Zur evangelischen Perikope 1. Samuel 24,1-20:
David verschont Saul in der Wüste von En-Gedi
Saul und David standen sich als Feinde gegenüber. Nachdem Saul von Gott verworfen worden war, verlor er mehr und mehr seine Macht, während David, der als neuer König gesalbt worden war, aufstieg. An seinem Verhalten werden die Qualitäten eines gerechten Königs sichtbar.
In der evangelischen Perikopenordnung steht diese Geschichte als Beispiel aus dem Alten Testament für die Lehre Jesu in Lukas 6,36-42 (aus der Feldrede): Seid barmherzig! Richtet nicht! Arbeitet an euch selbst, bevor ihr die anderen verbessern wollt! In 1. Samuel 24,1-20 verzichtet David darauf, Saul, der ihn verfolgt, zu töten. Als Saul dies hört und begreift, muss er weinen. Er bereut seinen Hass auf David und wünscht ihm Gutes. Dies passt sehr gut zur Lehre Jesu.

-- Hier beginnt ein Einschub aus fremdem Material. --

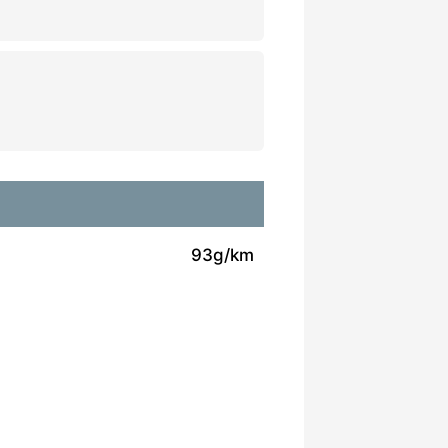
93g/km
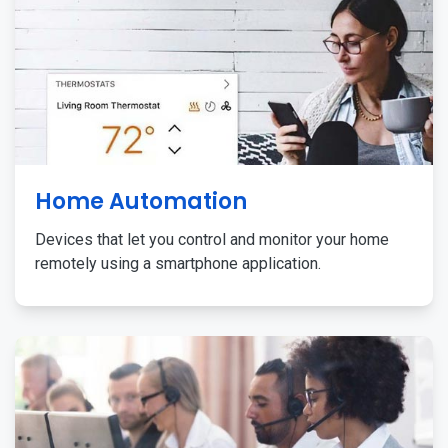
Home Automation
Devices that let you control and monitor your home
remotely using a smartphone application.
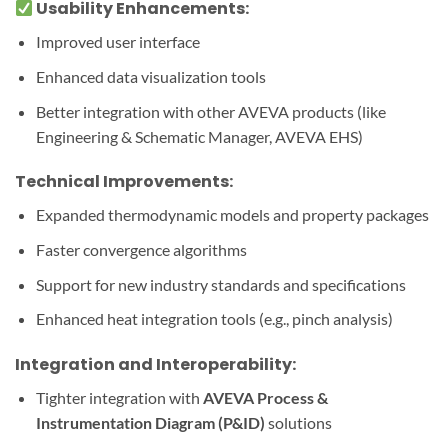
Usability Enhancements:
Improved user interface
Enhanced data visualization tools
Better integration with other AVEVA products (like
Engineering & Schematic Manager, AVEVA EHS)
Technical Improvements:
Expanded thermodynamic models and property packages
Faster convergence algorithms
Support for new industry standards and specifications
Enhanced heat integration tools (e.g., pinch analysis)
Integration and Interoperability:
Tighter integration with
AVEVA Process &
Instrumentation Diagram (P&ID)
solutions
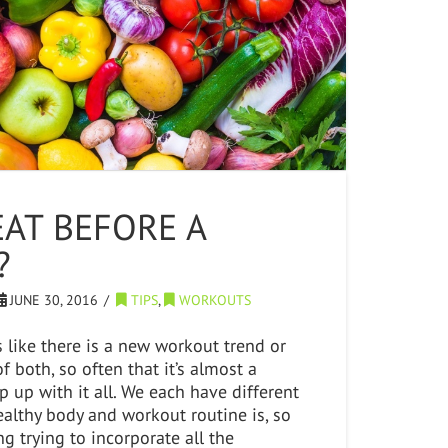
EAT BEFORE A
?
JUNE 30, 2016
TIPS
,
WORKOUTS
s like there is a new workout trend or
f both, so often that it’s almost a
p up with it all. We each have different
althy body and workout routine is, so
g trying to incorporate all the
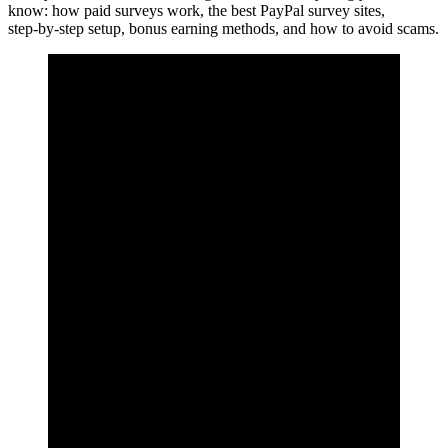
know: how paid surveys work, the best PayPal survey sites,
step‑by‑step setup, bonus earning methods, and how to avoid scams.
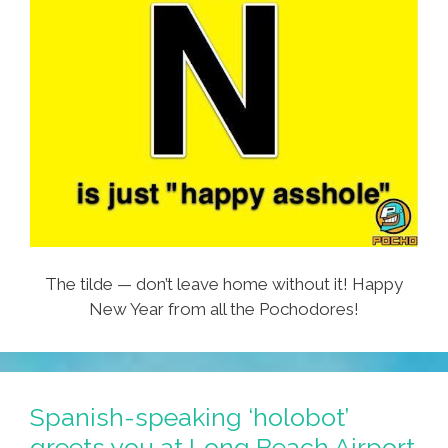
The tilde — don’t leave home without it! Happy
New Year from all the Pochodores!
Spanish-speaking ‘holobot’
greets you at Long Beach Airport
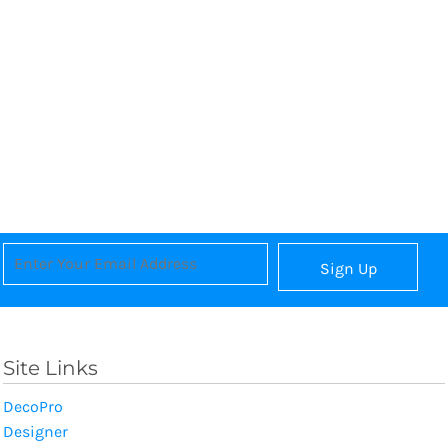
Sign Up
Site Links
DecoPro
Designer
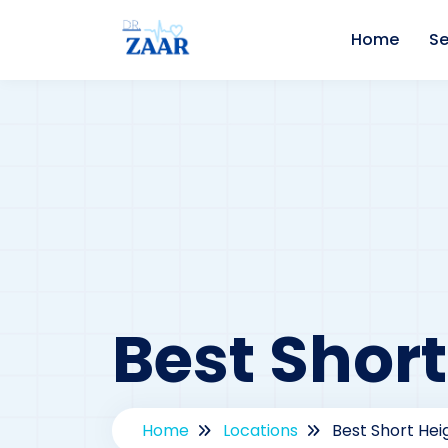
Home
Se
Best Short
Home
Locations
Best Short Heig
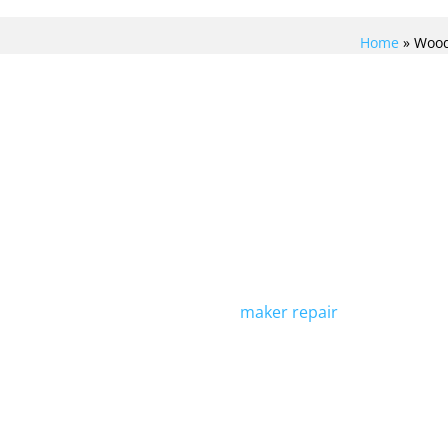
Home
»
Wood
REPAIR
At Viking Repair Crew, we sp
refrigerator repair in Wood
trained to handle any issue 
LTIMATE
is running smoothly again. 
maker repair
services to cat
R WITH
Contact us today to schedu
H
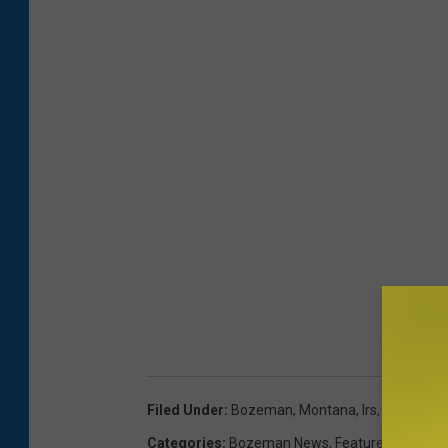
Filed Under
:
Bozeman, Montana
,
Irs
,
Montana
,
Categories
:
Bozeman News
,
Featured
,
Montan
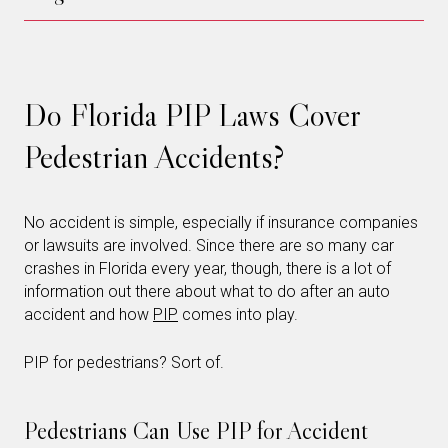
Do Florida PIP Laws Cover
Pedestrian Accidents?
No accident is simple, especially if insurance companies
or lawsuits are involved. Since there are so many car
crashes in Florida every year, though, there is a lot of
information out there about what to do after an auto
accident and how
PIP
comes into play.
PIP for pedestrians? Sort of.
Pedestrians Can Use PIP for Accident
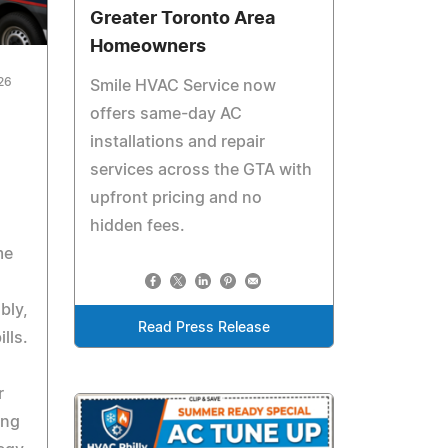
Greater Toronto Area
Homeowners
26
Smile HVAC Service now
offers same-day AC
installations and repair
services across the GTA with
upfront pricing and no
hidden fees.
me
bly,
Read Press Release
lls.
r
ing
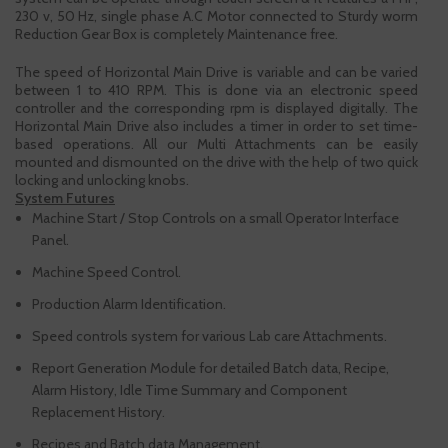
230 v, 50 Hz, single phase A.C Motor connected to Sturdy worm
Reduction Gear Box is completely Maintenance free.
The speed of Horizontal Main Drive is variable and can be varied
between 1 to 410 RPM. This is done via an electronic speed
controller and the corresponding rpm is displayed digitally. The
Horizontal Main Drive also includes a timer in order to set time-
based operations. All our Multi Attachments can be easily
mounted and dismounted on the drive with the help of two quick
locking and unlocking knobs.
System Futures
Machine Start / Stop Controls on a small Operator Interface
Panel.
Machine Speed Control.
Production Alarm Identification.
Speed controls system for various Lab care Attachments.
Report Generation Module for detailed Batch data, Recipe,
Alarm History, Idle Time Summary and Component
Replacement History.
Recipes and Batch data Management.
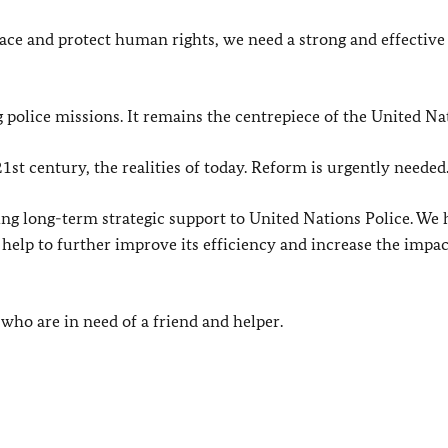
peace and protect human rights, we need a strong and effective
 police missions. It remains the centrepiece of the United Na
1st century, the realities of today. Reform is urgently needed
 long-term strategic support to United Nations Police. We 
help to further improve its efficiency and increase the impac
 who are in need of a friend and helper.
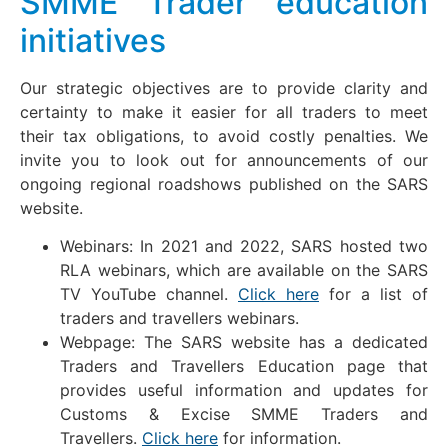
SMME Trader education
initiatives
Our strategic objectives are to provide clarity and
certainty to make it easier for all traders to meet
their tax obligations, to avoid costly penalties. We
invite you to look out for announcements of our
ongoing regional roadshows published on the SARS
website.
Webinars: In 2021 and 2022, SARS hosted two
RLA webinars, which are available on the SARS
TV YouTube channel.
Click here
for a list of
traders and travellers webinars.
Webpage: The SARS website has a dedicated
Traders and Travellers Education page that
provides useful information and updates for
Customs & Excise SMME Traders and
Travellers.
Click here
for information.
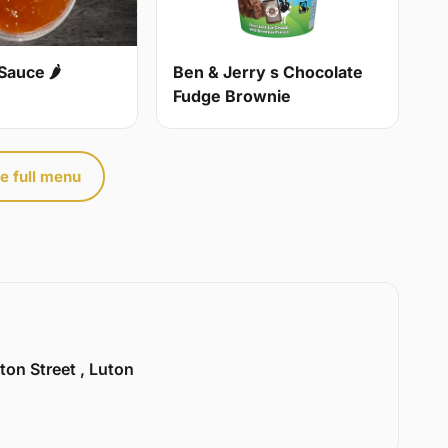
Sauce 🌶
Ben & Jerry s Chocolate
Fudge Brownie
e full menu
ton Street , Luton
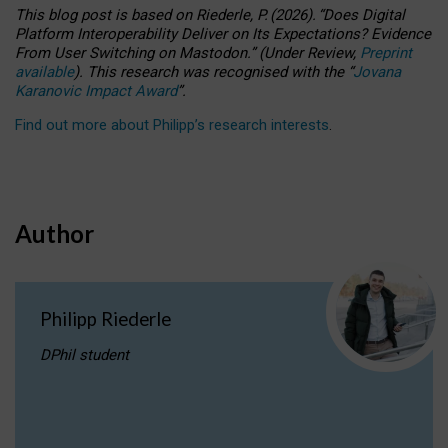
This blog post is based
on
Riederle, P.
(2026).
“
Does Digital
Platform Interoperability Deliver on Its Expectations? Evidence
From User Switching on Mastodon.
”
(
U
nder
R
eview,
Preprint
available
).
This research was recognised with the
“
Jovana
Karanovic Impact Award
”
.
Find out more about Philipp’s research interests
.
Author
Philipp Riederle
DPhil student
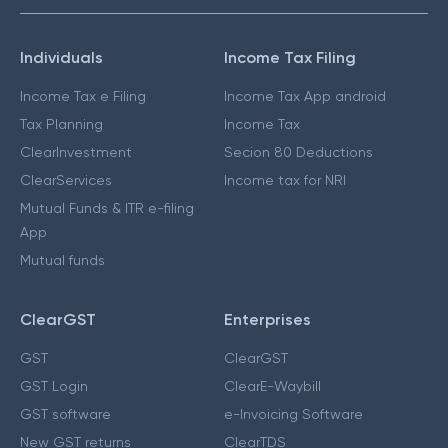
Individuals
Income Tax Filing
Income Tax e Filing
Income Tax App android
Tax Planning
Income Tax
ClearInvestment
Secion 80 Deductions
ClearServices
Income tax for NRI
Mutual Funds & ITR e-filing
App
Mutual funds
ClearGST
Enterprises
GST
ClearGST
GST Login
ClearE-Waybill
GST software
e-Invoicing Software
New GST returns
ClearTDS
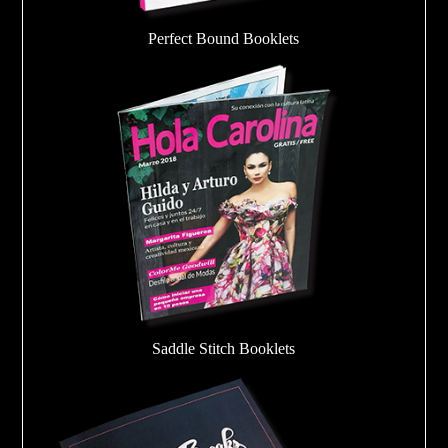
Perfect Bound Booklets
Saddle Stitch Booklets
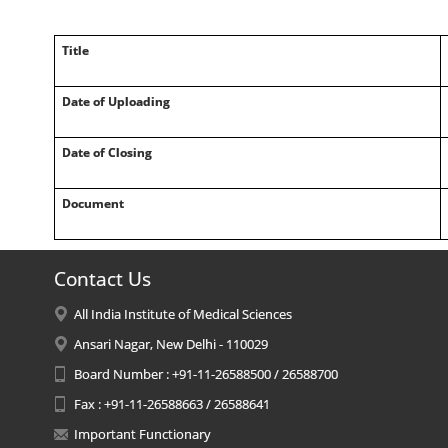
Title
Date of Uploading
Date of Closing
Document
Contact Us
All India Institute of Medical Sciences
Ansari Nagar, New Delhi - 110029
Board Number : +91-11-26588500 / 26588700
Fax : +91-11-26588663 / 26588641
Important Functionary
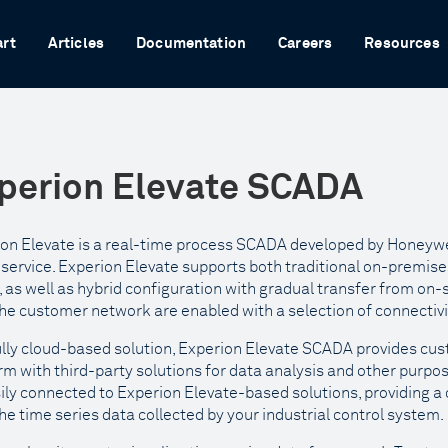
art
Articles
Documentation
Careers
Resources
perion Elevate SCADA
on Elevate is a real-time process SCADA developed by Honeywel
service. Experion Elevate supports both traditional on-premi
 as well as hybrid configuration with gradual transfer from on-
he customer network are enabled with a selection of connectivi
ully cloud-based solution, Experion Elevate SCADA provides cus
rm with third-party solutions for data analysis and other purpose
ily connected to Experion Elevate-based solutions, providing a 
he time series data collected by your industrial control system.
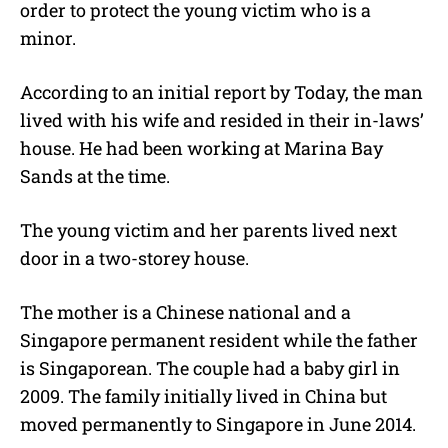
order to protect the young victim who is a
minor.
According to an initial report by Today, the man
lived with his wife and resided in their in-laws’
house. He had been working at Marina Bay
Sands at the time.
The young victim and her parents lived next
door in a two-storey house.
The mother is a Chinese national and a
Singapore permanent resident while the father
is Singaporean. The couple had a baby girl in
2009. The family initially lived in China but
moved permanently to Singapore in June 2014.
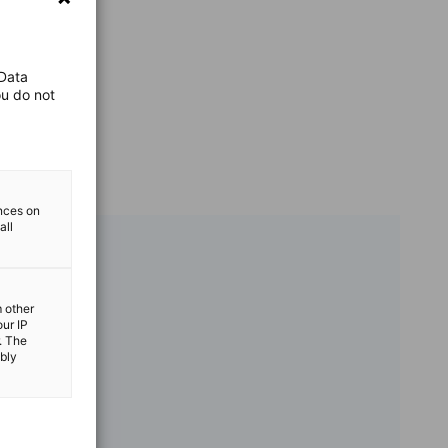
 Data
ou do not
ences on
all
m other
our IP
. The
ibly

Allerdings verschont David seinen Gegner, weil dieser trotz allem der Gesalbte Gottes ist. Für die heutige Predigt stellt sich die Frage, ob die Ehrfurcht vor dem Gesalbten Gottes auf die Ehrfurcht vor der Würde jedes Menschen übertragen werden kann. Das kann man biblisch gut begründen mit Genesis 1,27: Der Mensch, als Mann und Frau, ist als Bild Gottes geschaffen. So gesehen ist 1. Samuel 24,1-20 ein eindrückliches Beispiel dafür, wie der freiwillige Gewaltverzicht im anderen etwas freisetzen kann, das seinen Hass überwindet, wie es Mahatma Gandhi gelehrt hat, und zur Versöhnung führen kann.
Diese Geschichte ist zweitens ein Beleg dafür, dass man Gott die Rache überlassen soll, wie es auch Paulus in Römer 12,17-21 mit Bezug auf alttestamentliche Stellen schreibt. Während dem Zweiten Weltkrieg, am 12. Februar 1942, rief die First Lady Eleanor Roosevelt den amerikanischen Soldaten dies in Erinnerung (Siehe: My Day, The Best of Eleanor Roosevelt’s Acclaimed Newspaper Columns 1936-1962, Eleanor Roosevelt, S. 67). Dieser Respekt hat dazu beigetragen, dass nach der Befreiung Deutschlands ein recht gutes Verhältnis zwischen Besatzern und Besetzten aufgebaut werden konnte. Leider werden aber die Religionen immer wieder dazu benützt, die Rache an den Feinden zu legitimieren, was zu einer Brutalisierung der Kriege führt. Dagegen spricht die Geschichte von En-Gedi: Obwohl Gott Saul verworfen hat, bleibt er für David unantastbar.
Der freiwillige Gewaltverzicht, die Ehrfurcht vor der Würde jedes Menschen und dass man Gott die Rache überlässt, sind wichtige Elemente, wie wir einen Frieden schaffen können, der auf Versöhnung aufbaut und daher nachhaltig ist.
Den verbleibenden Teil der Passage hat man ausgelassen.